-- Work to complete --
Reproduce the records. Keep every word exact and include no images.

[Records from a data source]
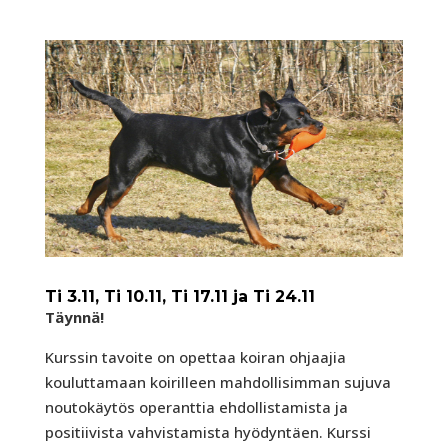
Ti 3.11, Ti 10.11, Ti 17.11 ja Ti 24.11
Täynnä!
Kurssin tavoite on opettaa koiran ohjaajia
kouluttamaan koirilleen mahdollisimman sujuva
noutokäytös operanttia ehdollistamista ja
positiivista vahvistamista hyödyntäen. Kurssi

-- Result for this task --
Ti 3.11, Ti 10.11, Ti 17.11 ja Ti 24.11
Täynnä!
Kurssin tavoite on opettaa koiran ohjaajia
kouluttamaan koirilleen mahdollisimman sujuva
noutokäytös operanttia ehdollistamista ja
positiivista vahvistamista hyödyntäen. Kurssi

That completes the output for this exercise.